Why can’t InnoDB just record a total like MyISAM and return it every time InnoDB queries a total?

InnoDB internally records a total number of entries, but this number is approximate and inaccurate. When it needs to know the exact number, InnoDB will not return this number to the client, but go to the field to count the total. The reason for this:

  • InnoDB supports transactions. In order to ensure data isolation, it adopts MVCC multi-version concurrency control. In different sessions, according to the Rodo log and the transaction isolation level of each session, it needs to determine which data should be visible at present. The total number of queries for different session levels may be inconsistent.

When InnoDB calculates the total number, it searches the total number based on the index tree. In the constructed index, the write index tree is relatively small and only calculates the total number. InnoDB will select a relatively small index number to traverse, which can reduce the amount of scanned data, improve the efficiency of query, and get the accurate total number.

Count (*), count(1), count(primary key), and count(common field) efficiency

Count (*), count(1), count(primary key), count(1), count(primary key), count(primary key) ,

Count () is an aggregate function, so when counting the total, the result set is returned, line by line. If count is not NULL, the total is incremented by 1; if it is NULL, it is not.

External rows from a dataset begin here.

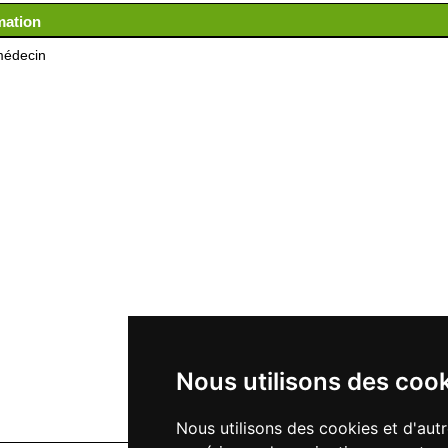
mation
médecin
Nous utilisons des coo
Nous utilisons des cookies et d'aut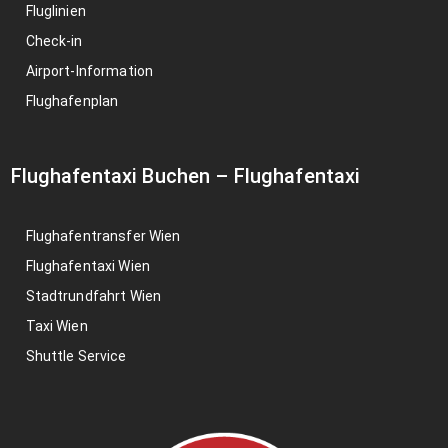
Fluglinien
Check-in
Airport-Information
Flughafenplan
Flughafentaxi Buchen
–
Flughafentaxi
Flughafentransfer Wien
Flughafentaxi Wien
Stadtrundfahrt Wien
Taxi Wien
Shuttle Service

  • Count (primary key) and count(primary key) : the logic is the same, the whole table will be traversed, each row of the primary key or field is fetched, and then the server will get the data, the server will determine whether the data is empty: If a field is allowed to be NULL, the value must be fetched to determine if it is not NULL. Count (primary key) > count(field)

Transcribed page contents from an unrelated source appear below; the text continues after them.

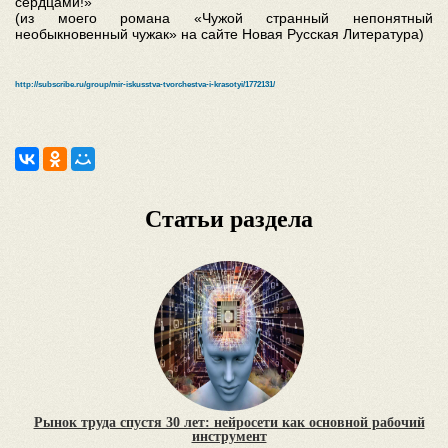
сердцами!»
(из моего романа «Чужой странный непонятный
необыкновенный чужак» на сайте Новая Русская Литература)
http://subscribe.ru/group/mir-iskusstva-tvorchestva-i-krasotyi/1772131/
Статьи раздела
Рынок труда спустя 30 лет: нейросети как основной рабочий
инструмент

  • Count (1) : As with the above traversal logic, the server does not take the field value, but directly returns the number 1. For each row returned by the server, it is determined that it cannot be empty, so it directly accumulates by row. Compared with count(ID), it does not take the specific field value during the query, which will reduce part of the time. So count(1) is more efficient than count(primary key)

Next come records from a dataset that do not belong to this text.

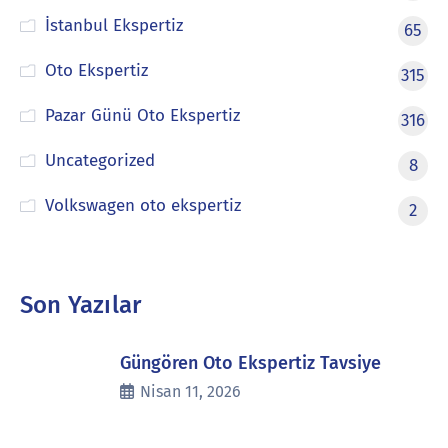
İstanbul Ekspertiz
65
Oto Ekspertiz
315
Pazar Günü Oto Ekspertiz
316
Uncategorized
8
Volkswagen oto ekspertiz
2
Son Yazılar
Güngören Oto Ekspertiz Tavsiye
Nisan 11, 2026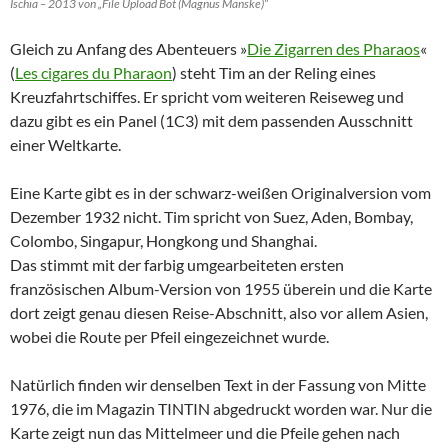
Ischia – 2013 von „File Upload Bot (Magnus Manske)“
Gleich zu Anfang des Abenteuers »
Die Zigarren des Pharaos
«
(
Les cigares du Pharaon
) steht Tim an der Reling eines
Kreuzfahrtschiffes. Er spricht vom weiteren Reiseweg und
dazu gibt es ein Panel (1C3) mit dem passenden Ausschnitt
einer Weltkarte.
Eine Karte gibt es in der schwarz-weißen Originalversion vom
Dezember 1932 nicht. Tim spricht von Suez, Aden, Bombay,
Colombo, Singapur, Hongkong und Shanghai.
Das stimmt mit der farbig umgearbeiteten ersten
französischen Album-Version von 1955 überein und die Karte
dort zeigt genau diesen Reise-Abschnitt, also vor allem Asien,
wobei die Route per Pfeil eingezeichnet wurde.
Natürlich finden wir denselben Text in der Fassung von Mitte
1976, die im Magazin TINTIN abgedruckt worden war. Nur die
Karte zeigt nun das Mittelmeer und die Pfeile gehen nach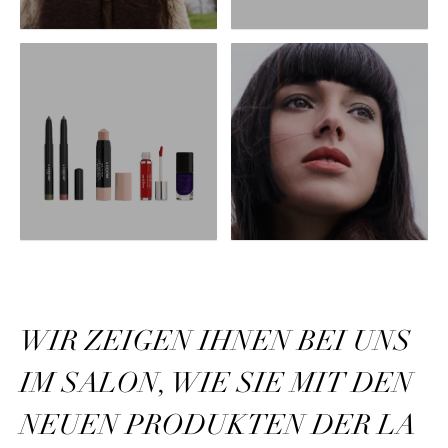
WIR ZEIGEN IHNEN BEI UNS
IM SALON, WIE SIE MIT DEN
NEUEN PRODUKTEN DER LA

  • Count () : this is a special case for MySQL. For the syntax of count(), the server layer does not determine whether the count() is empty, so that the query speed is slightly higher than count(1).

Count (*) ≈ count(1) > count(primary key) > count(field)

How do I avoid counting

In my work project, our entire team for queries are not calculated the total pages, but to the user query, the default queries only the first page, not telling the user total current conditions, if the query returns a number is less than the current page number, is considered to be the last page, the user can not click next time, if so, The user can only click the next page one by one, and the next page can only query 10 pages at most. If the user clicks more pages, the paging will become more and the query efficiency will be very low.

Before we do this project, we have too much on the user’s query page number page, click on the survey statistics, the user clicks to the low possibility of 10 pages back, if you want to go to see more data asynchronous export function, it will speed up the user interface of the query, also can reduce the query server stress, improve the performance of the database.